Une culture où la foi s'exprime aussi: notre bouche n'a pas à censurer des expressions telles que "Dieu soit loué", par exemple.

Une culture où la foi est missionnaire, qui n'a pas peur de la contradiction et de s'opposer au laïcisme, à l'athéisme, au relativisme, aux autres religions.

Une culture où l'on reconnaît que c'est une grande grâce et un grand privilège d'être chrétien, de faire partie de l'Eglise, qui est le corps mystique du Christ, qui en est le chef. Ainsi, soyons fiers et heureux d'être au Christ et à son Eglise.

Une culture qui se souvient que ce sont surtout les catholiques qui ont construit la France, ses villes, ses églises, qui ont déboisé, mis en culture, asséché les marais, soigné les malades, qui ont versé leurs sang pour défendre le pays.

Une culture qui s'exprime dans les oeuvres artistiques: littérature, musique etc. Tolkien, avec son "Seigneur des Anneaux", nous montre l'exemple à suivre.

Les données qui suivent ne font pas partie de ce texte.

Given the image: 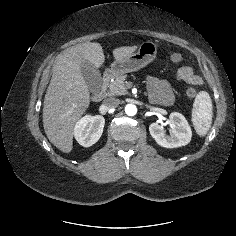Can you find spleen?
Listing matches in <instances>:
<instances>
[{
	"label": "spleen",
	"mask_w": 236,
	"mask_h": 236,
	"mask_svg": "<svg viewBox=\"0 0 236 236\" xmlns=\"http://www.w3.org/2000/svg\"><path fill=\"white\" fill-rule=\"evenodd\" d=\"M212 110L210 95L205 91L199 92L192 109V122L198 135L205 136L209 131L212 123Z\"/></svg>",
	"instance_id": "spleen-1"
}]
</instances>
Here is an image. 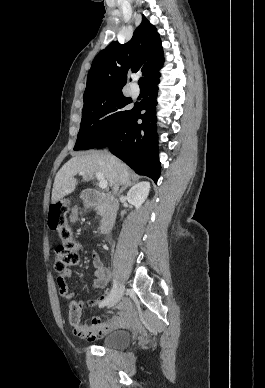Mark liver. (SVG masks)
<instances>
[{
	"mask_svg": "<svg viewBox=\"0 0 265 388\" xmlns=\"http://www.w3.org/2000/svg\"><path fill=\"white\" fill-rule=\"evenodd\" d=\"M84 172V182L93 180L94 174L101 172L110 186H115L116 182H120L123 186L129 184L130 172L128 166L123 164L118 158H114L104 152H90L88 156H74L69 162H66L55 176L52 190V204L72 194L78 182L74 176Z\"/></svg>",
	"mask_w": 265,
	"mask_h": 388,
	"instance_id": "1",
	"label": "liver"
}]
</instances>
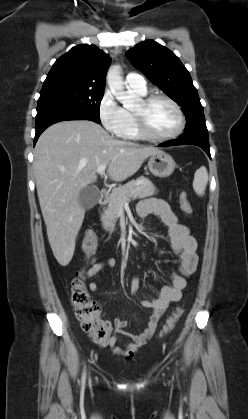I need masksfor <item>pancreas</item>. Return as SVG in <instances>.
Instances as JSON below:
<instances>
[{
	"label": "pancreas",
	"instance_id": "pancreas-1",
	"mask_svg": "<svg viewBox=\"0 0 248 419\" xmlns=\"http://www.w3.org/2000/svg\"><path fill=\"white\" fill-rule=\"evenodd\" d=\"M155 193V186L144 176L115 188L109 196L108 208L101 215L104 229L110 233L114 232L115 222L124 203L129 202L131 199L153 196Z\"/></svg>",
	"mask_w": 248,
	"mask_h": 419
}]
</instances>
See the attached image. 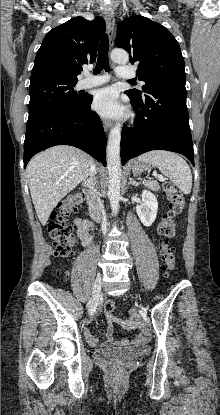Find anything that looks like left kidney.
Instances as JSON below:
<instances>
[{
  "instance_id": "5707ae66",
  "label": "left kidney",
  "mask_w": 220,
  "mask_h": 415,
  "mask_svg": "<svg viewBox=\"0 0 220 415\" xmlns=\"http://www.w3.org/2000/svg\"><path fill=\"white\" fill-rule=\"evenodd\" d=\"M158 202L155 195L147 190L142 192V203L136 206V212L144 226L149 227L156 219Z\"/></svg>"
}]
</instances>
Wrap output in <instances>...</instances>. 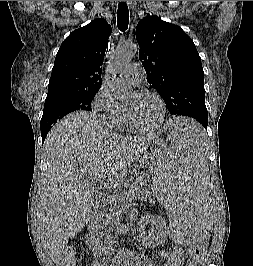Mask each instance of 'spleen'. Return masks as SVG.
<instances>
[{
    "label": "spleen",
    "mask_w": 253,
    "mask_h": 266,
    "mask_svg": "<svg viewBox=\"0 0 253 266\" xmlns=\"http://www.w3.org/2000/svg\"><path fill=\"white\" fill-rule=\"evenodd\" d=\"M168 150L155 160L153 199L165 210L170 248H203L211 234L215 207H208V135L194 117H167Z\"/></svg>",
    "instance_id": "1"
}]
</instances>
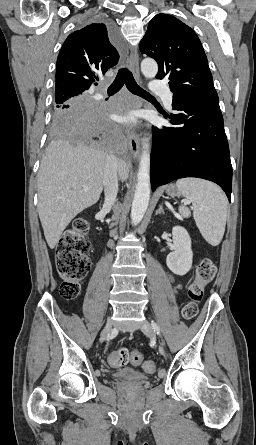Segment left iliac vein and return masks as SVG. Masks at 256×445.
<instances>
[{
  "instance_id": "left-iliac-vein-1",
  "label": "left iliac vein",
  "mask_w": 256,
  "mask_h": 445,
  "mask_svg": "<svg viewBox=\"0 0 256 445\" xmlns=\"http://www.w3.org/2000/svg\"><path fill=\"white\" fill-rule=\"evenodd\" d=\"M141 331L145 335H147V336H154L155 335L154 328L152 327V325L148 321H145V322L142 323ZM159 352L162 355H165V349H164V347L161 344L159 345Z\"/></svg>"
}]
</instances>
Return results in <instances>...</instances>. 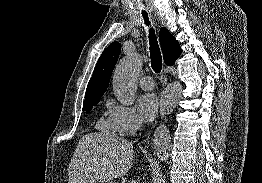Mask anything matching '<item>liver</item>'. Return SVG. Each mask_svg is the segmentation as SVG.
<instances>
[{
	"instance_id": "liver-1",
	"label": "liver",
	"mask_w": 262,
	"mask_h": 183,
	"mask_svg": "<svg viewBox=\"0 0 262 183\" xmlns=\"http://www.w3.org/2000/svg\"><path fill=\"white\" fill-rule=\"evenodd\" d=\"M133 143L106 133L79 140L68 167V183H107L132 167Z\"/></svg>"
}]
</instances>
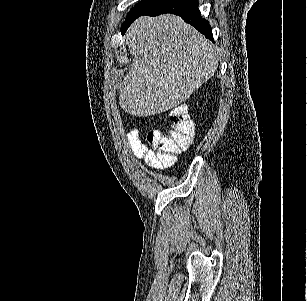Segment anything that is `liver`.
<instances>
[{
  "mask_svg": "<svg viewBox=\"0 0 307 301\" xmlns=\"http://www.w3.org/2000/svg\"><path fill=\"white\" fill-rule=\"evenodd\" d=\"M125 36L133 62L120 84L119 104L134 116L175 108L218 68V48L176 14L139 16Z\"/></svg>",
  "mask_w": 307,
  "mask_h": 301,
  "instance_id": "6515ba94",
  "label": "liver"
}]
</instances>
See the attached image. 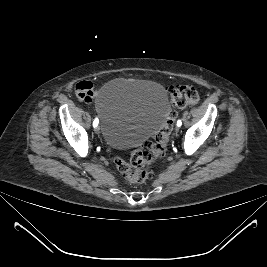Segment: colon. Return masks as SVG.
<instances>
[{
  "label": "colon",
  "mask_w": 267,
  "mask_h": 267,
  "mask_svg": "<svg viewBox=\"0 0 267 267\" xmlns=\"http://www.w3.org/2000/svg\"><path fill=\"white\" fill-rule=\"evenodd\" d=\"M169 92L171 103L177 108L193 106L199 101L198 91L191 85L171 87ZM176 117V111L171 109L164 122L155 132L152 141L144 147L133 150L129 161L120 156L115 157V166L122 174L124 181L141 183L152 176L149 168L156 164L165 154Z\"/></svg>",
  "instance_id": "obj_1"
}]
</instances>
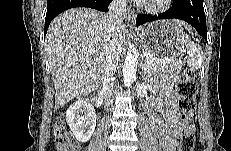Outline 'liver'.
<instances>
[{"instance_id":"6515ba94","label":"liver","mask_w":231,"mask_h":151,"mask_svg":"<svg viewBox=\"0 0 231 151\" xmlns=\"http://www.w3.org/2000/svg\"><path fill=\"white\" fill-rule=\"evenodd\" d=\"M177 22L186 26L182 21ZM111 41L122 51L124 26L111 38L106 14L91 8L69 9L51 22L45 50L55 88L56 109L98 87L103 80L106 50Z\"/></svg>"}]
</instances>
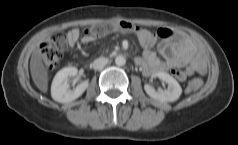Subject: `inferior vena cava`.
<instances>
[{"mask_svg":"<svg viewBox=\"0 0 238 145\" xmlns=\"http://www.w3.org/2000/svg\"><path fill=\"white\" fill-rule=\"evenodd\" d=\"M108 59L105 58V57H100V58H97L93 61L92 63V67L95 69V70H100V69H103L104 66L107 65L108 63Z\"/></svg>","mask_w":238,"mask_h":145,"instance_id":"obj_1","label":"inferior vena cava"}]
</instances>
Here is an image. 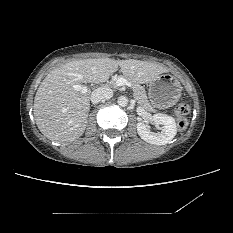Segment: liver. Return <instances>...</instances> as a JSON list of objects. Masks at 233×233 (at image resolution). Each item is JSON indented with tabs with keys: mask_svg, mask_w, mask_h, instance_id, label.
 I'll return each mask as SVG.
<instances>
[{
	"mask_svg": "<svg viewBox=\"0 0 233 233\" xmlns=\"http://www.w3.org/2000/svg\"><path fill=\"white\" fill-rule=\"evenodd\" d=\"M119 67L126 79L141 84L149 83L168 71L159 64L135 59L70 61L52 70L36 92L33 111L40 132L60 143L81 137L87 126L91 92L82 93L73 85L102 83Z\"/></svg>",
	"mask_w": 233,
	"mask_h": 233,
	"instance_id": "obj_1",
	"label": "liver"
}]
</instances>
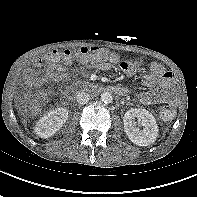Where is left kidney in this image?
<instances>
[{
  "label": "left kidney",
  "instance_id": "1",
  "mask_svg": "<svg viewBox=\"0 0 197 197\" xmlns=\"http://www.w3.org/2000/svg\"><path fill=\"white\" fill-rule=\"evenodd\" d=\"M137 118L143 129L135 127L134 119ZM124 131L128 138L138 146H148L156 141L158 125L155 117L146 109L132 108L124 117Z\"/></svg>",
  "mask_w": 197,
  "mask_h": 197
}]
</instances>
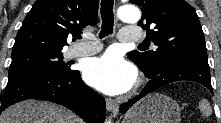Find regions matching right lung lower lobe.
I'll list each match as a JSON object with an SVG mask.
<instances>
[{"mask_svg": "<svg viewBox=\"0 0 221 123\" xmlns=\"http://www.w3.org/2000/svg\"><path fill=\"white\" fill-rule=\"evenodd\" d=\"M27 99L61 104L86 123H102L105 119L104 98L84 84L76 70L65 74L33 70L9 76L0 113L8 106Z\"/></svg>", "mask_w": 221, "mask_h": 123, "instance_id": "obj_1", "label": "right lung lower lobe"}]
</instances>
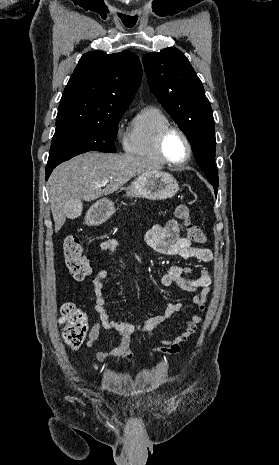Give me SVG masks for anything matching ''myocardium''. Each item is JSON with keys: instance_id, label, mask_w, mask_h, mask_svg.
<instances>
[{"instance_id": "myocardium-1", "label": "myocardium", "mask_w": 279, "mask_h": 465, "mask_svg": "<svg viewBox=\"0 0 279 465\" xmlns=\"http://www.w3.org/2000/svg\"><path fill=\"white\" fill-rule=\"evenodd\" d=\"M172 132H177L179 133L182 138L184 139L185 143H186V146H187V155L185 157L184 160L180 161V162H174L172 160H170L166 153H165V141H166V138L167 136L172 133ZM157 150H158V153L159 155L161 156V158L163 159V161L171 166H183L185 164H187L189 162V160L191 159L192 157V153H193V148H192V143L188 137V135L186 134V132L178 127V126H175V125H169L167 127H165L158 135V138H157Z\"/></svg>"}]
</instances>
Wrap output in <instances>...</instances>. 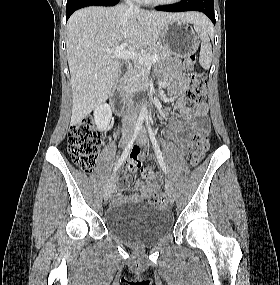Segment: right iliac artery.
<instances>
[{
    "mask_svg": "<svg viewBox=\"0 0 280 285\" xmlns=\"http://www.w3.org/2000/svg\"><path fill=\"white\" fill-rule=\"evenodd\" d=\"M143 121H144L143 117H139L138 118L136 126H135V129H134V132H133V135L130 138L126 148L124 149L121 157L119 158L118 162L116 163V165H115V167L113 169L114 173L121 167L123 162L126 160V158H127L128 154H129L131 148L133 147L134 141H135V139L137 138V136L139 134V131H140L141 127H142Z\"/></svg>",
    "mask_w": 280,
    "mask_h": 285,
    "instance_id": "obj_1",
    "label": "right iliac artery"
}]
</instances>
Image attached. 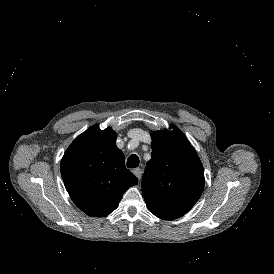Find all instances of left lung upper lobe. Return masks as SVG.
<instances>
[{"label": "left lung upper lobe", "mask_w": 274, "mask_h": 274, "mask_svg": "<svg viewBox=\"0 0 274 274\" xmlns=\"http://www.w3.org/2000/svg\"><path fill=\"white\" fill-rule=\"evenodd\" d=\"M173 128L152 133L151 160L141 187L146 202L185 214L203 192L204 170L188 139Z\"/></svg>", "instance_id": "1"}]
</instances>
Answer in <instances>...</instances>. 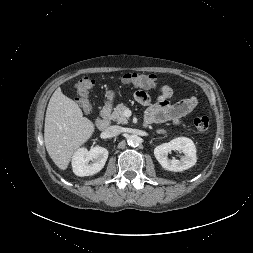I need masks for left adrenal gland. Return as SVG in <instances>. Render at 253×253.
Listing matches in <instances>:
<instances>
[{"label": "left adrenal gland", "instance_id": "obj_1", "mask_svg": "<svg viewBox=\"0 0 253 253\" xmlns=\"http://www.w3.org/2000/svg\"><path fill=\"white\" fill-rule=\"evenodd\" d=\"M156 133H157V134H163L164 131H163V130H157Z\"/></svg>", "mask_w": 253, "mask_h": 253}]
</instances>
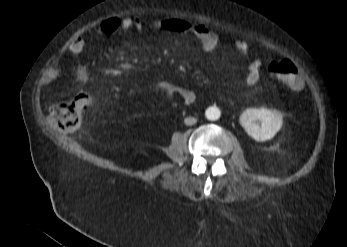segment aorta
<instances>
[{
    "label": "aorta",
    "instance_id": "1",
    "mask_svg": "<svg viewBox=\"0 0 347 247\" xmlns=\"http://www.w3.org/2000/svg\"><path fill=\"white\" fill-rule=\"evenodd\" d=\"M220 117V111L218 109L215 108H209L206 111V118L208 120H217Z\"/></svg>",
    "mask_w": 347,
    "mask_h": 247
}]
</instances>
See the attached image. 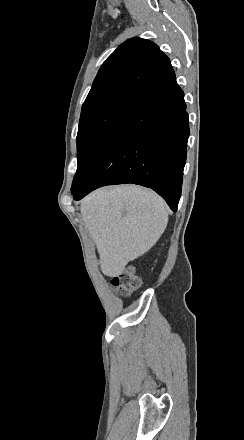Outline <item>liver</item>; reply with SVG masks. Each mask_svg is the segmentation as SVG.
<instances>
[{"instance_id":"6515ba94","label":"liver","mask_w":244,"mask_h":440,"mask_svg":"<svg viewBox=\"0 0 244 440\" xmlns=\"http://www.w3.org/2000/svg\"><path fill=\"white\" fill-rule=\"evenodd\" d=\"M82 220L100 256L104 276L118 278L128 262L155 246L168 224L165 202L148 188H100L80 204Z\"/></svg>"}]
</instances>
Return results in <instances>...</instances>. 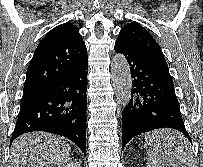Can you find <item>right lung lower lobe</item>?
<instances>
[{
	"label": "right lung lower lobe",
	"instance_id": "right-lung-lower-lobe-1",
	"mask_svg": "<svg viewBox=\"0 0 203 167\" xmlns=\"http://www.w3.org/2000/svg\"><path fill=\"white\" fill-rule=\"evenodd\" d=\"M88 58L43 93L23 97L11 141L32 131L65 136L85 153Z\"/></svg>",
	"mask_w": 203,
	"mask_h": 167
}]
</instances>
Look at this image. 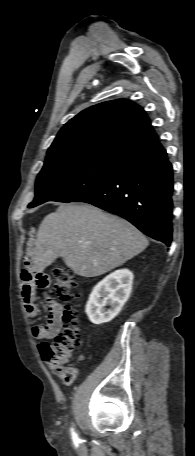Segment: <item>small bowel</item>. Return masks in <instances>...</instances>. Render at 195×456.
Instances as JSON below:
<instances>
[{
    "instance_id": "1",
    "label": "small bowel",
    "mask_w": 195,
    "mask_h": 456,
    "mask_svg": "<svg viewBox=\"0 0 195 456\" xmlns=\"http://www.w3.org/2000/svg\"><path fill=\"white\" fill-rule=\"evenodd\" d=\"M33 237L31 236L24 260V268L22 270V287L21 294L25 307L26 314L30 318L38 315V307L35 303V288L46 289L50 285V278L43 273H35L33 261ZM62 325L60 315V305L54 301L49 302V316L46 324L36 325L32 328V335L38 340H48L55 337L60 331Z\"/></svg>"
}]
</instances>
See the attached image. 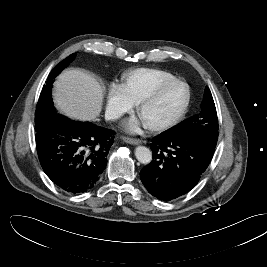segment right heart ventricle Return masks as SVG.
I'll use <instances>...</instances> for the list:
<instances>
[{
  "mask_svg": "<svg viewBox=\"0 0 267 267\" xmlns=\"http://www.w3.org/2000/svg\"><path fill=\"white\" fill-rule=\"evenodd\" d=\"M176 77L164 70L153 68H137L123 75V87L129 99L137 104L139 100L163 83Z\"/></svg>",
  "mask_w": 267,
  "mask_h": 267,
  "instance_id": "e07e8e85",
  "label": "right heart ventricle"
}]
</instances>
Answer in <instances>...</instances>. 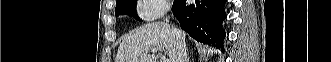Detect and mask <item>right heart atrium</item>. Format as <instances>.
Segmentation results:
<instances>
[{"label":"right heart atrium","instance_id":"right-heart-atrium-1","mask_svg":"<svg viewBox=\"0 0 331 62\" xmlns=\"http://www.w3.org/2000/svg\"><path fill=\"white\" fill-rule=\"evenodd\" d=\"M169 6L170 2L166 0H141L139 2L140 14L147 20L164 15Z\"/></svg>","mask_w":331,"mask_h":62}]
</instances>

Une culture de vie, d'amour, qui défend la vie de sa conception à la mort naturelle. Tout l'opposé de la culture de mort!

Enfin, il ne s'agit pas d'avoir une culture de camp des saints, pour reprendre l'expression de Renaud, mais une culture de sel de la terre, c'est à dire une culture d'évangélisation, vivante au milieu du monde, mais sans compromission avec lui.

mardi, mai 02, 2006

En Egypte, les coptes en colère

Un petit article de Libération sur les coptes persécutés, et leur réaction. Cela reste malheureusement assez superficiel, mais cela a le mérite de parler de la vie des chrétiens d'Orient, qui est très dure en ce moment.

J'ai mis en lien le site de l'association Œuvre d'Orient, afin de faire connaître davantage la situation de nos frères d'Orient.

J'espère un jour savoir pourquoi nos pays chrétiens ou auto-proclamés champions des droits de l'homme se taisent sur la disparition des plus anciennes communautés chrétiennes.

lundi, mai 01, 2006

Invitation de Benoît XVI : Redécouvrir le rôle de Marie en 31 jours (le mois de mai)

ROME, Dimanche 30 avril 2006 (ZENIT.org) – Le pape Benoît XVI invite les croyants à profiter du mois de mai pour redécouvrir le rôle de Marie dans leur vie.

Le pape a rappelé, dans sa méditation précédant la prière du Regina Caeli, ce dimanche à midi, qu’après la résurrection du Christ, les apôtres se réunissaient, « réconfortés par la présence de Marie ».

« La Vierge fut pour eux une mère et un maître, rôle qu’elle continue de jouer envers les chrétiens de tous les temps », a-t-il souligné.

Benoît XVI a précisé que pendant le temps pascal, les croyants revivent « de manière plus intense cette expérience ».

C’est peut-être « pour cette raison » que « la tradition populaire a consacré le mois de mai, qui tombe normalement entre Pâques et la Pentecôte, à Marie », a ajouté Benoît XVI.

Le pape invite les croyants à profiter de ce mois de mai pour redécouvrir la « fonction maternelle » de Marie, afin d’être « toujours des disciples dociles et des témoins courageux du Seigneur ressuscité ».

L’évêque de Rome a confié à Marie « les besoins de l’Eglise et du monde entier, spécialement marqué en ce moment par de nombreuses zones d’ombre ».

« En invoquant l’intercession de saint Joseph également, dont nous rappellerons demain la mémoire, en particulier en pensant au monde du travail, nous nous tournons vers Elle avec la prière du Regina Caeli, prière qui nous fait goûter la joie réconfortante de la présence du Christ ressuscité », a conclu le pape.